▶ [Brief]: Extract, exactly as written, each line from the start of the records below to the line containing "nyújtsunk mindazoknak, akik ezzel az", both ends included; drop the pictures.

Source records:
:::

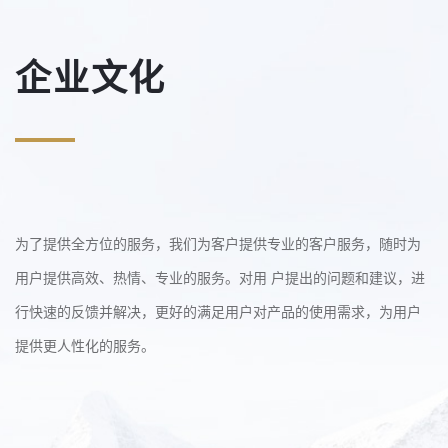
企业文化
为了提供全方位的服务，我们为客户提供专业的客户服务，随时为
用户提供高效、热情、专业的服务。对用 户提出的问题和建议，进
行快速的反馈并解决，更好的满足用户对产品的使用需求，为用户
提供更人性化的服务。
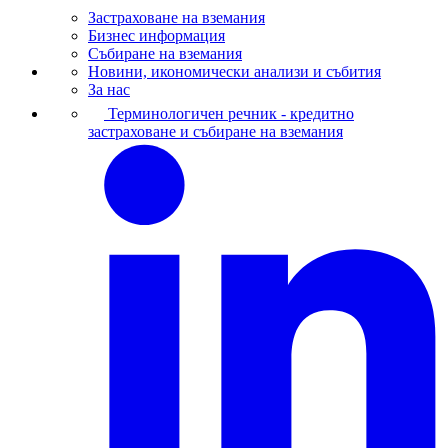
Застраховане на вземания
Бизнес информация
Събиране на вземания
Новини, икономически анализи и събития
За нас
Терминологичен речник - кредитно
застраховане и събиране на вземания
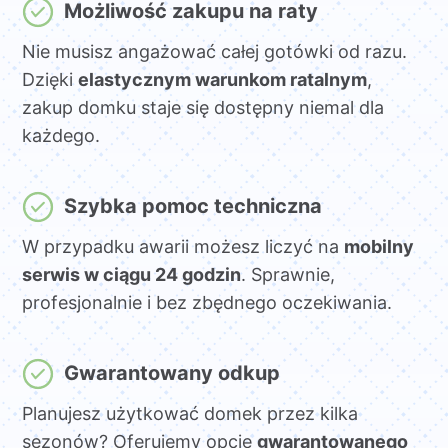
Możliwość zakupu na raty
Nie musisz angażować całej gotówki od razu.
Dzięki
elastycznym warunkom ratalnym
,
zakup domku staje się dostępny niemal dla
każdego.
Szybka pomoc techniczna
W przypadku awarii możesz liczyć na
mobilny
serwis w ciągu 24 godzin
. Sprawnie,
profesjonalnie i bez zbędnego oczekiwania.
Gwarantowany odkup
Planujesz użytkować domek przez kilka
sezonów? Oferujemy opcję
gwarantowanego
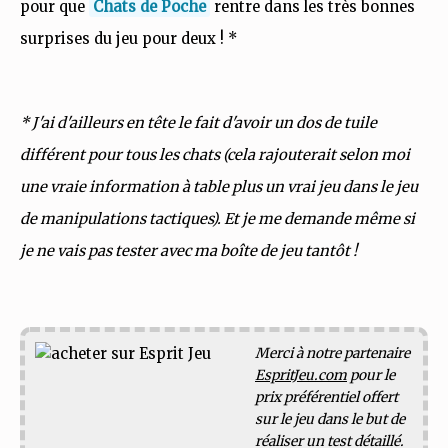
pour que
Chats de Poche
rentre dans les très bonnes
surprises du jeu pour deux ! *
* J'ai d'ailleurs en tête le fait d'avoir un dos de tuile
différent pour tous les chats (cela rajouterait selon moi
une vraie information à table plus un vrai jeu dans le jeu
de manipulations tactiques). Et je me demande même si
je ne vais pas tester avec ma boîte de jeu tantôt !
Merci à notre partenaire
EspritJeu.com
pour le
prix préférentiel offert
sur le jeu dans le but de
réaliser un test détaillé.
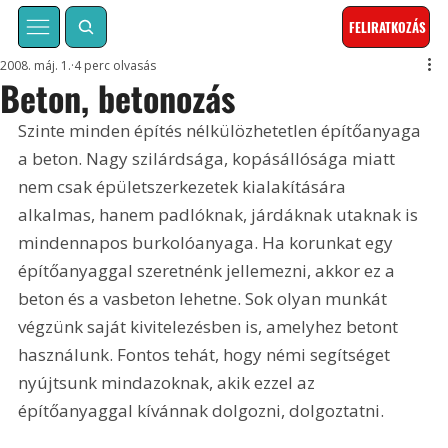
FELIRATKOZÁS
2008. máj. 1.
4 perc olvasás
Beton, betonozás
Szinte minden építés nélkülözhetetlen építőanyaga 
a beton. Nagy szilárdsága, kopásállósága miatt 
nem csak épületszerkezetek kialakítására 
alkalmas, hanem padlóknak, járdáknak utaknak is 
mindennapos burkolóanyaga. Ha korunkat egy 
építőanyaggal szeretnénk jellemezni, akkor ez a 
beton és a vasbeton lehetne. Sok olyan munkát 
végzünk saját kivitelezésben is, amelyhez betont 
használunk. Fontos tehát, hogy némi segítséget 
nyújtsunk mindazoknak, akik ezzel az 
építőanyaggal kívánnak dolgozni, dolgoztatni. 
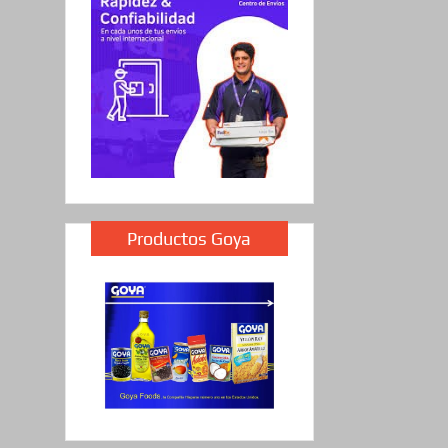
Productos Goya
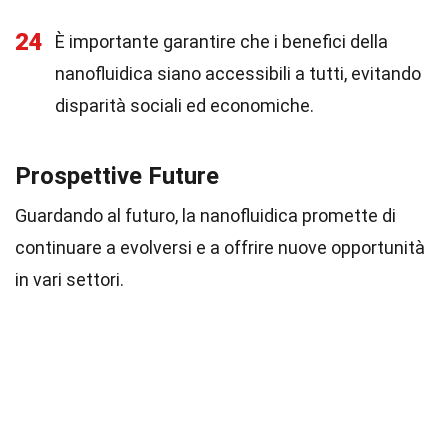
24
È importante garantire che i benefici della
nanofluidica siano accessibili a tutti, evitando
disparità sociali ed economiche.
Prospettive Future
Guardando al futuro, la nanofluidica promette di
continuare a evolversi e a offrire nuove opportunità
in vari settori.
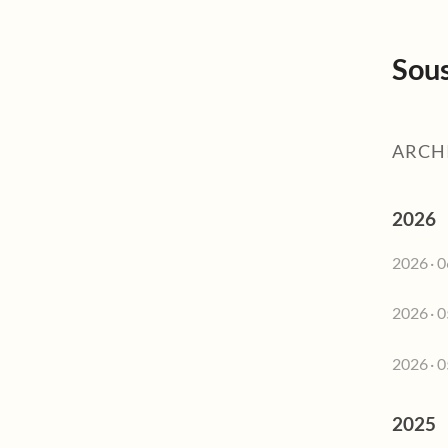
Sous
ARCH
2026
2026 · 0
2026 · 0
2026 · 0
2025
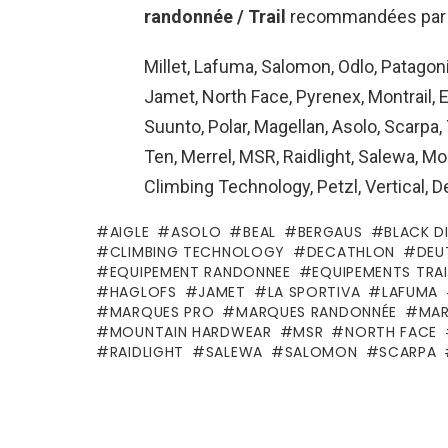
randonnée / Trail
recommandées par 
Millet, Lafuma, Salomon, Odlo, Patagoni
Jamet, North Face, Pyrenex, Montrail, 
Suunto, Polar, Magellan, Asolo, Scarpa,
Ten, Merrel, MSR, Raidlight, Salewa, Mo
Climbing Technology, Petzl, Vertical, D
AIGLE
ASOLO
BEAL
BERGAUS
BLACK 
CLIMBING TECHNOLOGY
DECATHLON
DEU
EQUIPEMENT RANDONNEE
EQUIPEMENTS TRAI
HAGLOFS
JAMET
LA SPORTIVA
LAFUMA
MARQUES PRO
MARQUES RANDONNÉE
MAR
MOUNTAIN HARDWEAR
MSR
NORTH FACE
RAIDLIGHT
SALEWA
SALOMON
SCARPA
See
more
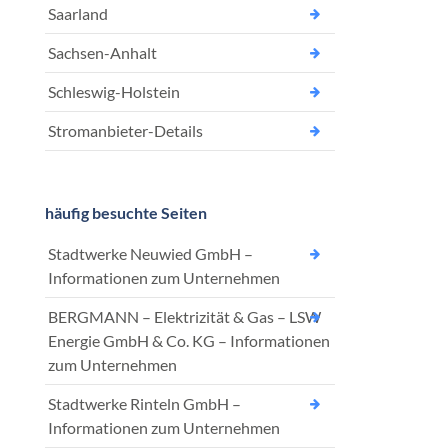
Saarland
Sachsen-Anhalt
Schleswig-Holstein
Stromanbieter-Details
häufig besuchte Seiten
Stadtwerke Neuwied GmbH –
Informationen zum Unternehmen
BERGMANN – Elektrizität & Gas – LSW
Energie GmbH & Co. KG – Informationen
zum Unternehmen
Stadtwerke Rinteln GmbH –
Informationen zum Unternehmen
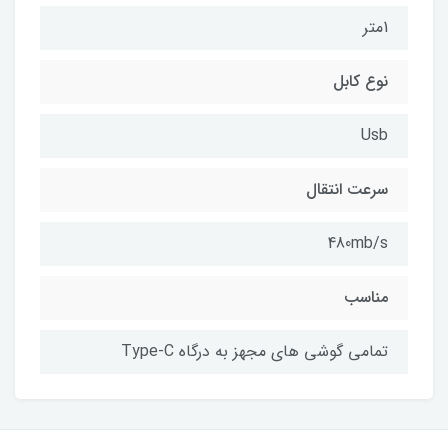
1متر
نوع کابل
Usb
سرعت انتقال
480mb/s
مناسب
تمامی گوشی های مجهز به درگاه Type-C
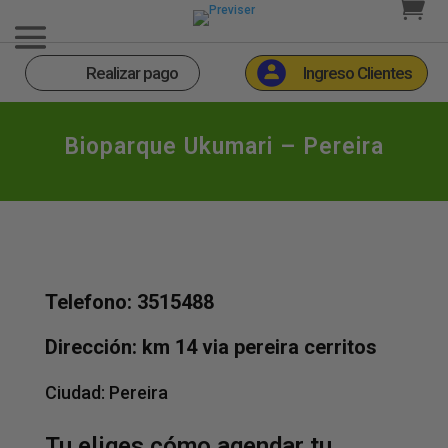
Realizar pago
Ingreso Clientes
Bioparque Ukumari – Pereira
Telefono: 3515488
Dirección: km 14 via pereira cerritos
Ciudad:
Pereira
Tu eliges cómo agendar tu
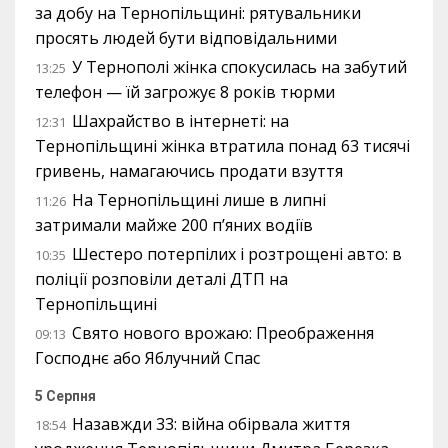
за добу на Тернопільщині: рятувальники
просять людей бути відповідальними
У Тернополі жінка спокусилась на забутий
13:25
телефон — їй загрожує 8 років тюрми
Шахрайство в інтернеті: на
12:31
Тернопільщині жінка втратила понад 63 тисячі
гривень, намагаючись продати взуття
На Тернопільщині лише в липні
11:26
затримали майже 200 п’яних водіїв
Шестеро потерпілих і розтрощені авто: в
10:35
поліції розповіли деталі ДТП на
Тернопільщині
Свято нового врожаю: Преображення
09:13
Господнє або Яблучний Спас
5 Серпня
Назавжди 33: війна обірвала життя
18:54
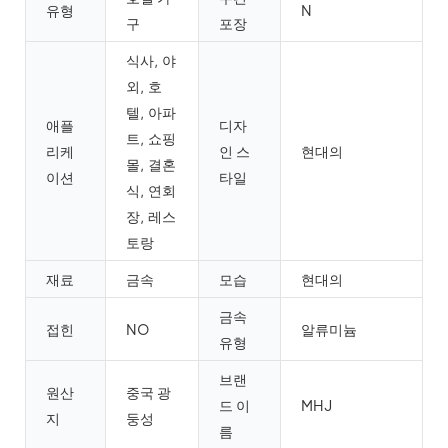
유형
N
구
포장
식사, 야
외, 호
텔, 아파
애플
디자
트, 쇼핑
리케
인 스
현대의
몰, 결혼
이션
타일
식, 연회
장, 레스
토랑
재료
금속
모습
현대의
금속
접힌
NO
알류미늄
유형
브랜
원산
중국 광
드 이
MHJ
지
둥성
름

:::

▶ [Answer to this exercise]:
企业文化
为了提供全方位的服务，我们为客户提供专业的客户服务，随时为
用户提供高效、热情、专业的服务。对用 户提出的问题和建议，进
行快速的反馈并解决，更好的满足用户对产品的使用需求，为用户
提供更人性化的服务。
Застраховане на вземания
Бизнес информация
Събиране на вземания
Новини, икономически анализи и събития
За нас
Терминологичен речник - кредитно
застраховане и събиране на вземания
Możliwość zakupu na raty
Nie musisz angażować całej gotówki od razu.
Dzięki
elastycznym warunkom ratalnym
,
zakup domku staje się dostępny niemal dla
każdego.
Szybka pomoc techniczna
W przypadku awarii możesz liczyć na
mobilny
serwis w ciągu 24 godzin
. Sprawnie,
profesjonalnie i bez zbędnego oczekiwania.
Gwarantowany odkup
Planujesz użytkować domek przez kilka
sezonów? Oferujemy opcję
gwarantowanego
pour que
Chats de Poche
rentre dans les très bonnes
surprises du jeu pour deux ! *
* J'ai d'ailleurs en tête le fait d'avoir un dos de tuile
différent pour tous les chats (cela rajouterait selon moi
une vraie information à table plus un vrai jeu dans le jeu
de manipulations tactiques). Et je me demande même si
je ne vais pas tester avec ma boîte de jeu tantôt !
Merci à notre partenaire
EspritJeu.com
pour le
prix préférentiel offert
sur le jeu dans le but de
réaliser un test détaillé.
FELIRATKOZÁS
2008. máj. 1.
4 perc olvasás
Beton, betonozás
Szinte minden építés nélkülözhetetlen építőanyaga 
a beton. Nagy szilárdsága, kopásállósága miatt 
nem csak épületszerkezetek kialakítására 
alkalmas, hanem padlóknak, járdáknak utaknak is 
mindennapos burkolóanyaga. Ha korunkat egy 
építőanyaggal szeretnénk jellemezni, akkor ez a 
beton és a vasbeton lehetne. Sok olyan munkát 
végzünk saját kivitelezésben is, amelyhez betont 
használunk. Fontos tehát, hogy némi segítséget 
nyújtsunk mindazoknak, akik ezzel az 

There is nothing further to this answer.